Rabu, 13/11/2013 - 18:14, JAKARTA,(PRLM).- Tenaga profesional Lemhanas Mayjen TNI (Purn) I Putu Sastra mengakui jika selama ini ada tata kelola negara yang salah, sehingga terjadi tumpang-tindih dan ketidaksingkronan dalam penyelenggaraan negara. Untuk itu Lemhanas sebagai pemegang ruh Pancasila terus mengkaji tentang sistem kelola dan ketahanan negara.
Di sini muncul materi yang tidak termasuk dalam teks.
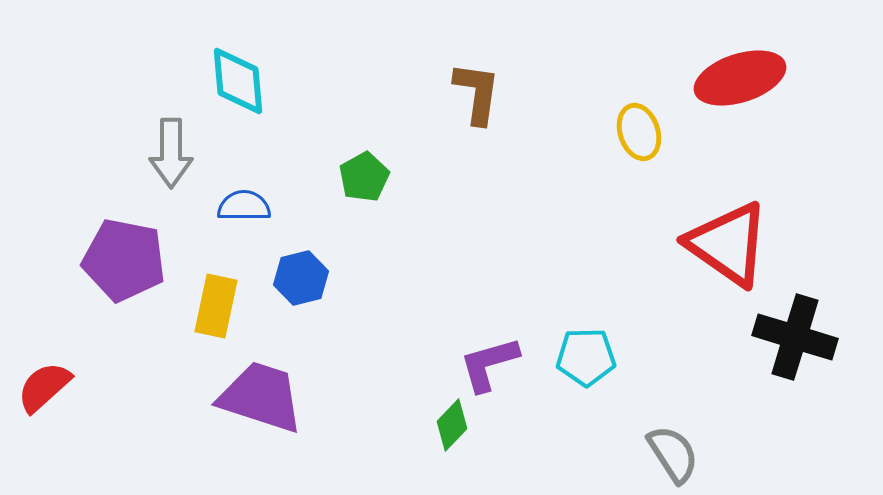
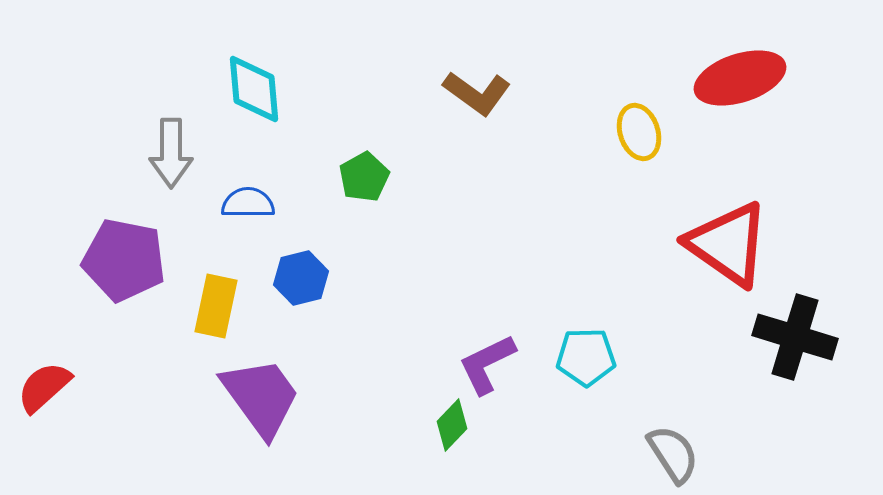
cyan diamond: moved 16 px right, 8 px down
brown L-shape: rotated 118 degrees clockwise
blue semicircle: moved 4 px right, 3 px up
purple L-shape: moved 2 px left; rotated 10 degrees counterclockwise
purple trapezoid: rotated 36 degrees clockwise
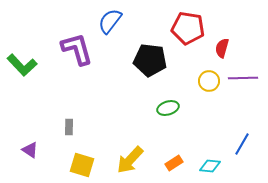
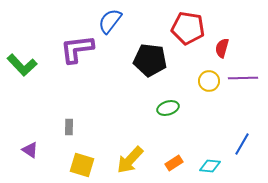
purple L-shape: rotated 81 degrees counterclockwise
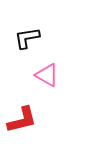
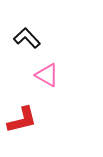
black L-shape: rotated 56 degrees clockwise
“Selama ini Lemhanas tak mengalergikan Pancasila, karena Pancasila merupakan ruh dari bangsa ini. Karena itu setelah mencermati perjalanan bangsa ini, Lemhanas terus melakukan kajian tata negara termasuk mengakomodir aspirasi tentang perlunya GBHN, MPR RI sebagai lembaga tinggi negara dan lainnya,” tegas I Putu Sastra dalam dialog “Menata ulang sistem bernegara’ bersama Mayjen TNI (purn) I Putu Sastra, pengamat politik Yudi Latief, dan Ketua BK DPD RI AM Fatwa di Gedung DPD/MPR RI Jakarta, Rabu (13/11/2013).
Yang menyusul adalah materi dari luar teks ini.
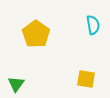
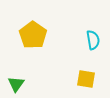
cyan semicircle: moved 15 px down
yellow pentagon: moved 3 px left, 1 px down
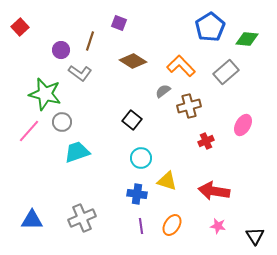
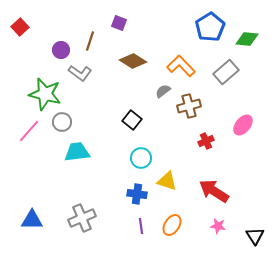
pink ellipse: rotated 10 degrees clockwise
cyan trapezoid: rotated 12 degrees clockwise
red arrow: rotated 24 degrees clockwise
Putu Sastra mantan pengawal Presiden KH Abdurrahman Wahid (Gus Dur) mengatakan, di Lemhanas ada enam hal mendasar yang menjadi pegangan dan kajian Lembahanas, yaitu pembukaan UUD 1945 yang meliputi wawasan nusantara, Bhinneka Tunggal Ika dengan segala kulturalnya sebelum dan sesudah Indoensia merdeka. Kedua, lembaga ketahanan nasional.
Ketiga, jembatan emas seperti dimaksud dalam pembukaan UUD 1945 yaitu kemerdekaan, NKRI. Keempat, kewaspadaan nasional yang meliputi sistem kepemimpinan nasional dan lain-lain, kelima, Pancasila untuk mengukur ketahanan nasional melalui potensi kekayaan di daerah, dan hirarki, struktur sistem ketatanegaraan.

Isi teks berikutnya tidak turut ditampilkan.